Letter: Lubiprostone Treatment for MASLD—Gender Imbalance and Blinding Considerations

Abstract

We read with great interest the studies by El-Kassas and their colleagues [1]. This study provides valuable insights, demonstrating that Lubiprostone is well tolerated and effectively reduces liver fat content in patients with MASLD. However, we wish to highlight a few key considerations to enhance the interpretation of the findings and propose avenues for future research.
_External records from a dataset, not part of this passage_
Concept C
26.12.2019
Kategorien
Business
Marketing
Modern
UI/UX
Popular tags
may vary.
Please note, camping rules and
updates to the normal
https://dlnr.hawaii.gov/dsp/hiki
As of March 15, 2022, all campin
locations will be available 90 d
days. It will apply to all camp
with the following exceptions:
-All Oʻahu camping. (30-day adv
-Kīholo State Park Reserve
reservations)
Firstly, we would like to highlight the significant gender imbalance in the study's patient population. The patient group included a disproportionately high percentage of women, with 83% in the control group and 91% in the intervention group. Additionally, the mean age of the female patients in the intervention group (43.3 ± 9.1 years) was younger than that in the control group (47.0 ± 10.2 years). This age difference aligns with the menopausal transition, increasing oestrogen level variations between pre-menopausal and peri-menopausal women. Oestrogen plays a critical role in the progression of fatty liver disease [2]. Postmenopausal women often experience a worsened clinical course of fatty liver due to the decline in oestrogen levels [2, 3]. Given the age difference between the two groups of patients in this study, oestrogen levels may have differed significantly between the intervention and control groups, which may have exaggerated the actual effects of lubiprostone. A more refined approach might include monitoring oestrogen levels as part of a broader analysis of how these hormones influence the course of MASLD and treatment outcomes.
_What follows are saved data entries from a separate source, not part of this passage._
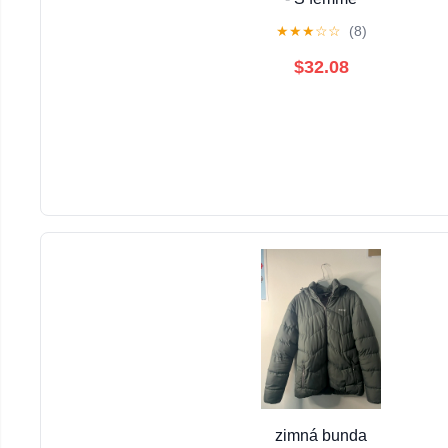
★
★
★
☆
☆
(8)
$32.08
zimná bunda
Secondly, while we commend the authors for employing a randomised, double-blind design, we note a potential limitation related to the drug's mechanism. Lubiprostone, as a laxative, is known to have a direct effect on bowel movements [4]. In clinical practice, patients receiving laxatives are often able to infer their treatment group based on changes in gastrointestinal function, which may affect their perceptions of the drug's efficacy. Although the study reports that both the participants and caregivers were blinded to treatment allocation, the physiological response to lubiprostone may introduce a psychological bias. Therefore, in similar study designs, a dummy laxative (a drug with no physiological effect) could be introduced as a control group in the study to ensure that participants are not able to judge their group by their physiological response.
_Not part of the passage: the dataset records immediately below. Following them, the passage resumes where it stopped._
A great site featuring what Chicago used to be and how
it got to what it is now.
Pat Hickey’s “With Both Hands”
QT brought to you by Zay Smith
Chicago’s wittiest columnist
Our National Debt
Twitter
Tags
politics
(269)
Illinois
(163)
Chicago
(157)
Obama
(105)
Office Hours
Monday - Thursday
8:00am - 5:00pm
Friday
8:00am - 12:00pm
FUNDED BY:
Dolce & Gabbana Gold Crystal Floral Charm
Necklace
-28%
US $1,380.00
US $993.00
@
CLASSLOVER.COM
Finally, it is important to acknowledge the limitations in the study's inclusion criteria. All trial participants had liver enzymes under 40, which suggests that the study focused on individuals with mild liver steatosis and without overt steatohepatitis. MASLD is a progressive, chronic disease, and its management requires a long-term approach. The safety and tolerability of lubiprostone over extended periods remain uncertain, particularly in patients with co-morbid metabolic conditions [5]. As such, we recommend that future research should consider a more diverse population with varying degrees of liver injury and metabolic dysfunction. Furthermore, extended follow-up periods are necessary to evaluate the long-term effects of lubiprostone, including potential adverse effects, drug resistance, and interactions with other therapies commonly used in the management of MASLD.